* **Stored data entries**:
*** Block opens ***

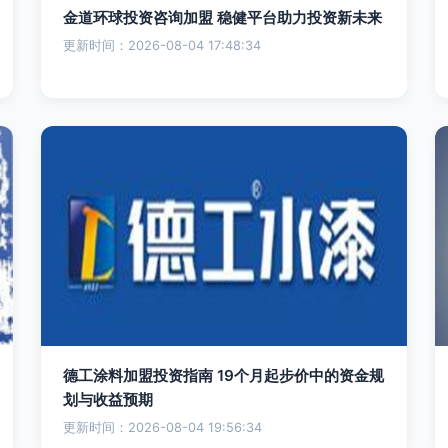
金道环球投资咨询加盟 稳健平台助力投资新未来
更新时间：2026-08-04 17:48:34
德工涂料加盟投资指南 19个月起步价中的资金规
划与收益预期
更新时间：2026-08-04 19:56:34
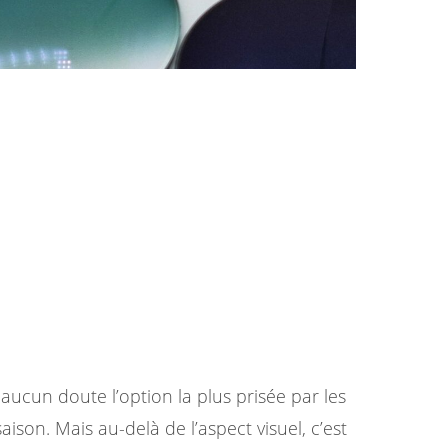
aucun doute l’option la plus prisée par les
son. Mais au-delà de l’aspect visuel, c’est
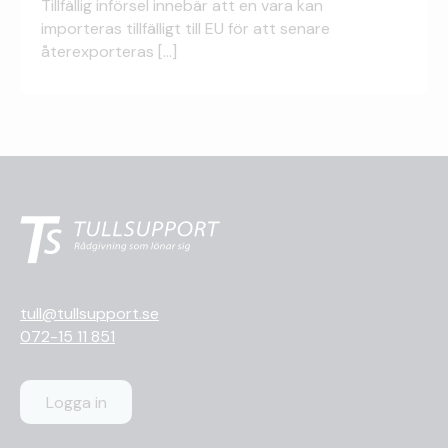
Tillfällig införsel innebär att en vara kan
importeras tillfälligt till EU för att senare
återexporteras [...]
tull@tullsupport.se
072-15 11 851
Logga in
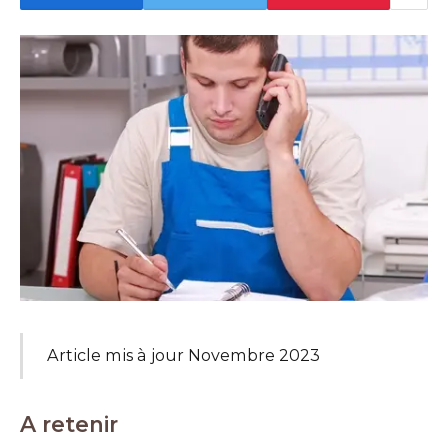
Article mis à jour Novembre 2023
A retenir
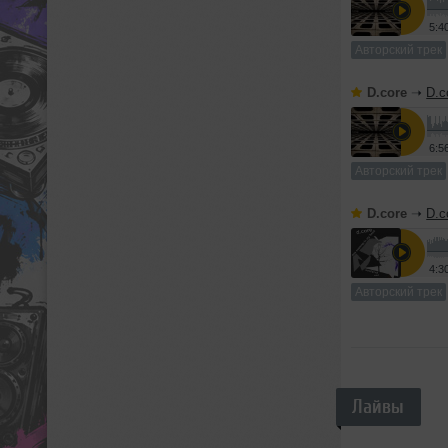
5:4
Авторский трек
D.core
➝
D.c
6:5
Авторский трек
D.core
➝
D.c
4:3
Авторский трек
Лайвы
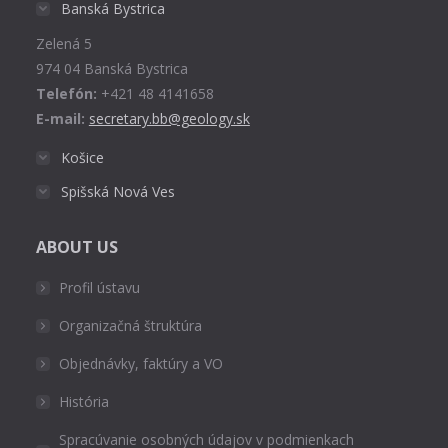
Banská Bystrica
new
Zelená 5
window
974 04 Banská Bystrica
Telefón:
+421 48 4141658
E-mail:
secretary.bb@geology.sk
Košice
Spišská Nová Ves
ABOUT US
Profil ústavu
Organizačná štruktúra
Objednávky, faktúry a VO
História
Spracúvanie osobných údajov v podmienkach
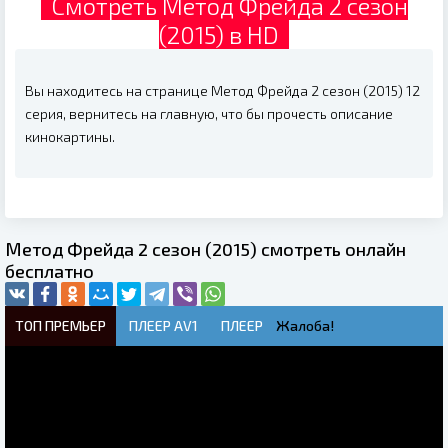
Смотреть Метод Фрейда 2 сезон
(2015) в HD
Вы находитесь на странице Метод Фрейда 2 сезон (2015) 12
серия, вернитесь на главную, что бы прочесть описание
кинокартины.
Метод Фрейда 2 сезон (2015) смотреть онлайн
бесплатно
ТОП ПРЕМЬЕР
ПЛЕЕР AV1
ПЛЕЕР
Жалоба!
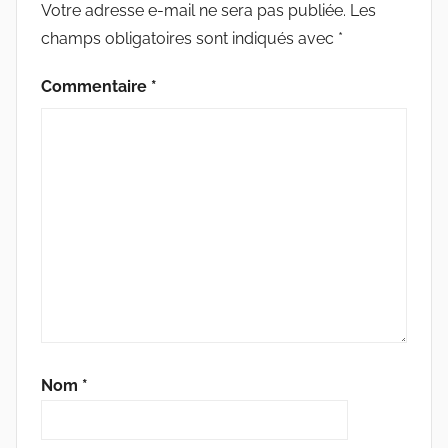
H
Votre adresse e-mail ne sera pas publiée.
Les
I
champs obligatoires sont indiqués avec
*
V
E
Commentaire
*
Nom
*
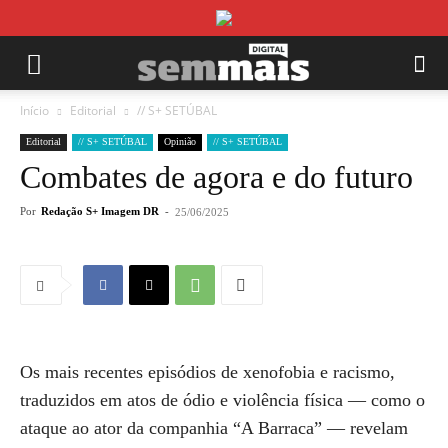
Início
Editorial
// S+ SETÚBAL
Editorial
// S+ SETÚBAL
Opinião
// S+ SETÚBAL
Combates de agora e do futuro
Por
Redação S+ Imagem DR
-
25/06/2025
Os mais recentes episódios de xenofobia e racismo,
traduzidos em atos de ódio e violência física — como o
ataque ao ator da companhia “A Barraca” — revelam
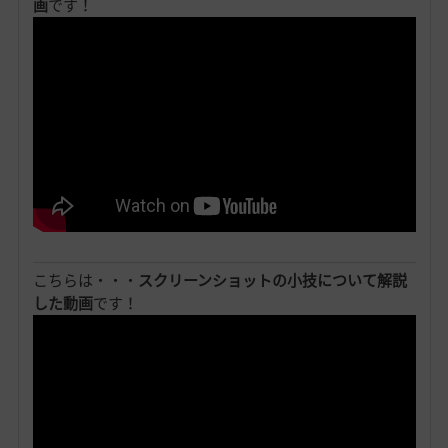
画
です！
こちらは・・・
スクリーンショットの小技について解説
した動画
です！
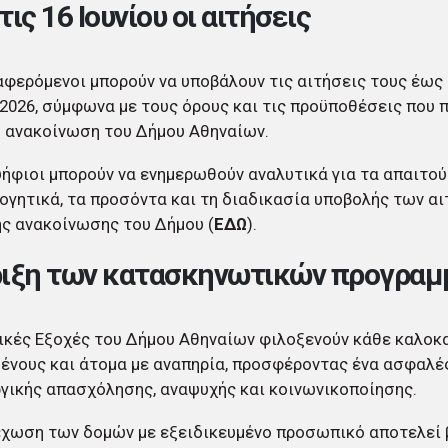
τις 16 Ιουνίου οι αιτήσεις
αφερόμενοι μπορούν να υποβάλουν τις αιτήσεις τους έως 
 2026, σύμφωνα με τους όρους και τις προϋποθέσεις που 
 ανακοίνωση του Δήμου Αθηναίων.
ήφιοι μπορούν να ενημερωθούν αναλυτικά για τα απαιτο
ογητικά, τα προσόντα και τη διαδικασία υποβολής των α
ς ανακοίνωσης του Δήμου (
ΕΔΩ
).
ιξη των κατασκηνωτικών προγρα
ικές Εξοχές του Δήμου Αθηναίων φιλοξενούν κάθε καλοκα
ένους και άτομα με αναπηρία, προσφέροντας ένα ασφαλέ
γικής απασχόλησης, αναψυχής και κοινωνικοποίησης.
έχωση των δομών με εξειδικευμένο προσωπικό αποτελεί 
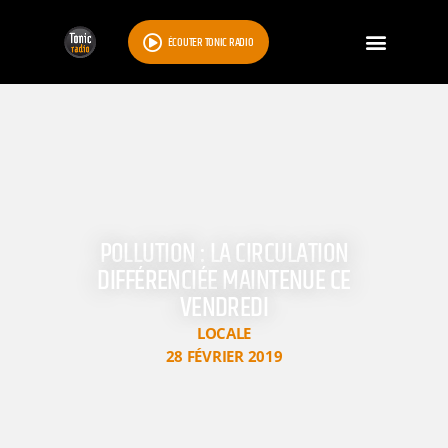
ÉCOUTER TONIC RADIO
POLLUTION : LA CIRCULATION
DIFFÉRENCIÉE MAINTENUE CE
VENDREDI
LOCALE
28 FÉVRIER 2019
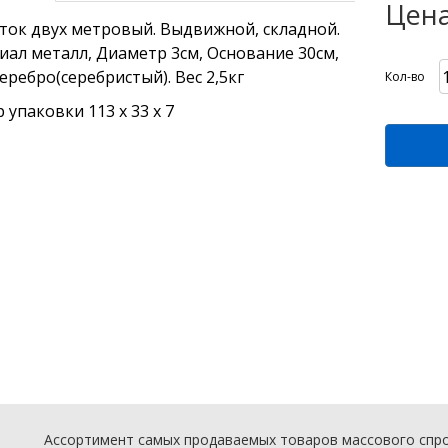
Цена
ток двух метровый. Выдвижной, складной.
ал металл, Диаметр 3см, Основание 30см,
еребро(серебристый). Вес 2,5кг
Кол-во
 упаковки 113 х 33 х 7
Ассортимент самых продаваемых товаров массового спро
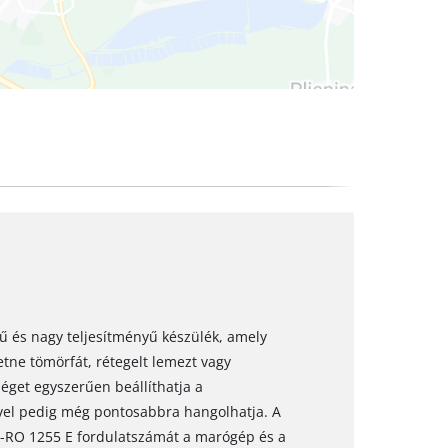
ű és nagy teljesítményű készülék, amely
etne tömörfát, rétegelt lemezt vagy
get egyszerűen beállíthatja a
ével pedig még pontosabbra hangolhatja. A
E-RO 1255 E fordulatszámát a marógép és a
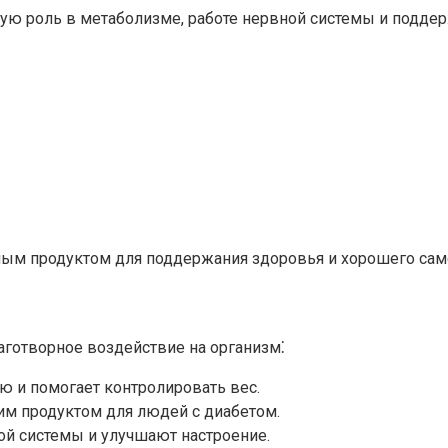
ую роль в метаболизме, работе нервной системы и поддер
нным продуктом для поддержания здоровья и хорошего само
аготворное воздействие на организм⁚
ю и помогает контролировать вес.​
м продуктом для людей с диабетом.​
 системы и улучшают настроение.​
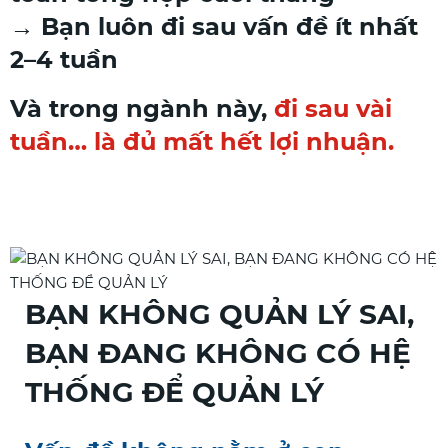
→ Bạn luôn đi sau vấn đề ít nhất
2–4 tuần
Và trong ngành này,
đi sau vài
tuần… là đủ mất hết lợi nhuận.
BẠN KHÔNG QUẢN LÝ SAI,
BẠN ĐANG KHÔNG CÓ HỆ
THỐNG ĐỂ QUẢN LÝ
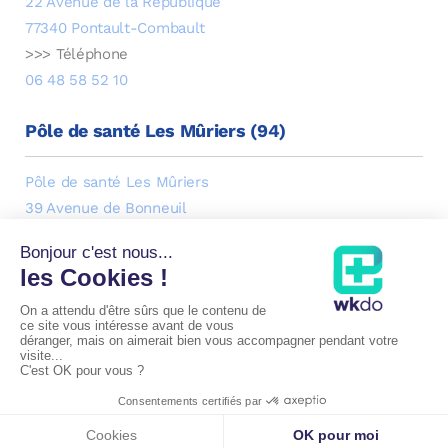
22 Avenue de la République
77340 Pontault-Combault
>>> Téléphone
06 48 58 52 10
Pôle de santé Les Mûriers (94)
Pôle de santé Les Mûriers
39 Avenue de Bonneuil
94210 Saint-Maur-des-Fossés
>>> Téléphone
06 48 58 52 10
Mentions légales
|
Cookies
Copyright
WKDO
© Docteur Tantely Ranoarivony
Annuaire du CNOM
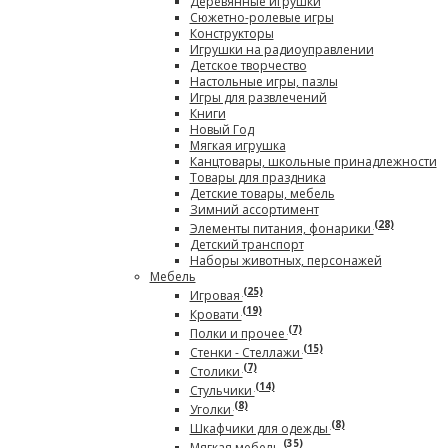
Деревянные игрушки
Сюжетно-ролевые игры
Конструкторы
Игрушки на радиоуправлении
Детское творчество
Настольные игры, пазлы
Игры для развлечений
Книги
Новый Год
Мягкая игрушка
Канцтовары, школьные принадлежности
Товары для праздника
Детские товары, мебель
Зимний ассортимент
(28)
Элементы питания, фонарики
Детский транспорт
Наборы животных, персонажей
Мебель
(25)
Игровая
(19)
Кровати
(7)
Полки и прочее
(15)
Стенки - Стеллажи
(7)
Столики
(14)
Стульчики
(8)
Уголки
(8)
Шкафчики для одежды
(35)
Мягкая мебель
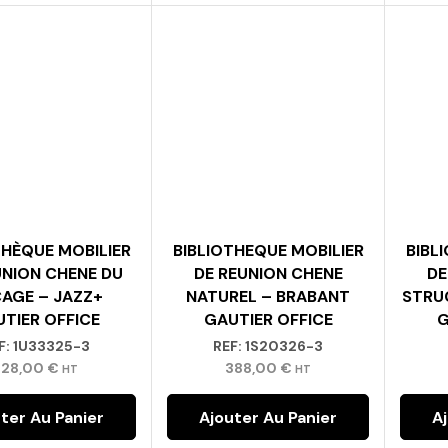
THÈQUE MOBILIER
BIBLIOTHEQUE MOBILIER
BIBL
UNION CHENE DU
DE REUNION CHENE
DE
AGE – JAZZ+
NATUREL – BRABANT
STRU
TIER OFFICE
GAUTIER OFFICE
G
F:
1U33325-3
REF:
1S20326-3
228,00
€
388,00
€
HT
HT
ter Au Panier
Ajouter Au Panier
A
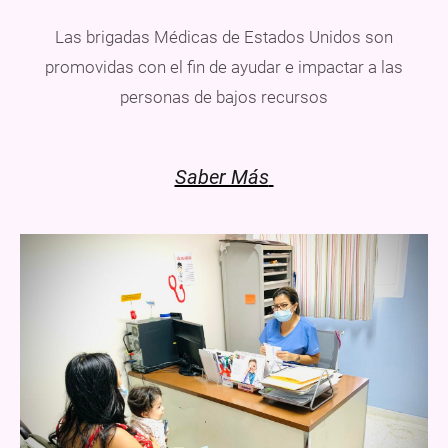
Las brigadas Médicas de Estados Unidos son
promovidas con el fin de ayudar e impactar a las
personas de bajos recursos
Saber Más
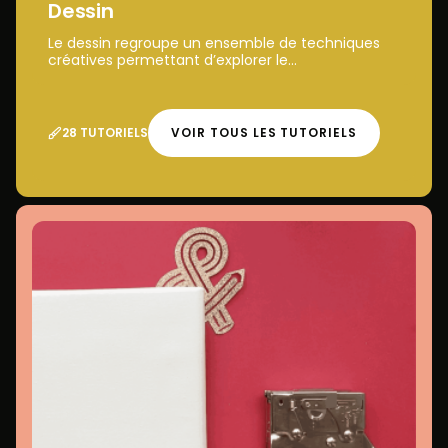
Dessin
Le dessin regroupe un ensemble de techniques
créatives permettant d’explorer le...
28 TUTORIELS
VOIR TOUS LES TUTORIELS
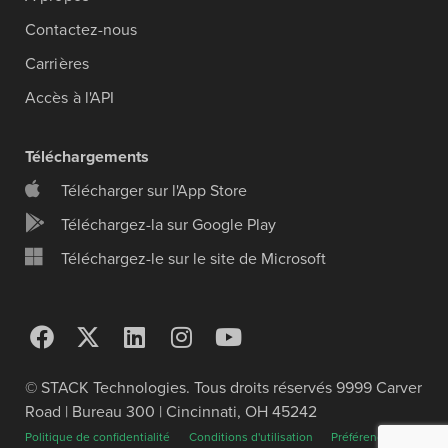
Contactez-nous
Carrières
Accès à l'API
Téléchargements
Télécharger sur l'App Store
Téléchargez-la sur Google Play
Téléchargez-le sur le site de Microsoft
© STACK Technologies. Tous droits réservés 9999 Carver
Road | Bureau 300 | Cincinnati, OH 45242
Politique de confidentialité
Conditions d'utilisation
Préférences en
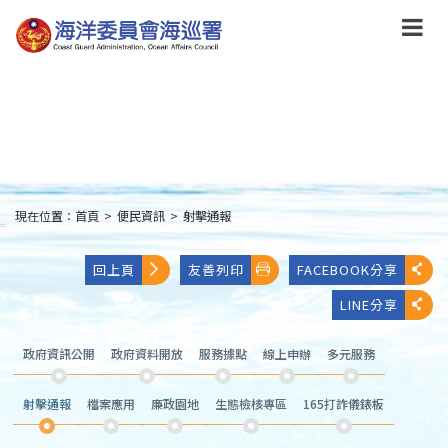
跳
到
主
要
內
容
Skip
to
main
content
現在位置：
首頁
>
便民資訊
>
射擊通報
:::
回上頁
友善列印
FACEBOOK分享
LINE分享
政府資訊公開
政府資料開放
服務據點
線上申辦
多元服務
射擊通報
檔案應用
廉政園地
生態檢核專區
165打詐儀錶板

*** Block closes ***

If a line in the entries above contains the word "KHÔNG", copy it.

* **SOLUTION FOR THIS PROBLEM**:
BẠN KHÔNG QUẢN LÝ SAI,
BẠN ĐANG KHÔNG CÓ HỆ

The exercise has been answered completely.